■ Problem requirements ■
Reproduce the listing below exactly, except for its pictures.

■ Records for this task ■

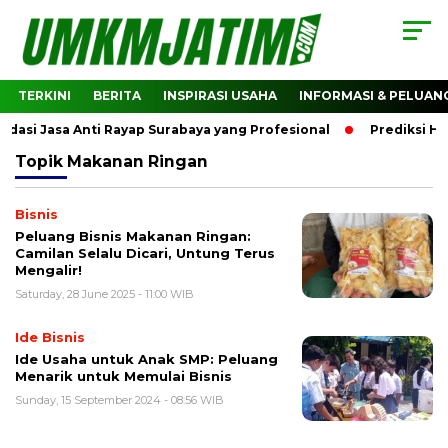
TERKINI
BERITA
INSPIRASI USAHA
INFORMASI & PELUAN
si Jasa Anti Rayap Surabaya yang Profesional
Prediksi Ha
Topik
Makanan Ringan
Bisnis
Peluang Bisnis Makanan Ringan:
Camilan Selalu Dicari, Untung Terus
Mengalir!
Saturday, 28 June 2025 - 11:00 WIB
Ide Bisnis
Ide Usaha untuk Anak SMP: Peluang
Menarik untuk Memulai Bisnis
Sunday, 15 September 2024 - 08:56 WIB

■ Output of the exercise ■
TERKINI
BERITA
INSPIRASI USAHA
INFORMASI & PELUAN
si Jasa Anti Rayap Surabaya yang Profesional
Prediksi Ha
Topik
Makanan Ringan
Bisnis
Peluang Bisnis Makanan Ringan:
Camilan Selalu Dicari, Untung Terus
Mengalir!
Saturday, 28 June 2025 - 11:00 WIB
Ide Bisnis
Ide Usaha untuk Anak SMP: Peluang
Menarik untuk Memulai Bisnis
Sunday, 15 September 2024 - 08:56 WIB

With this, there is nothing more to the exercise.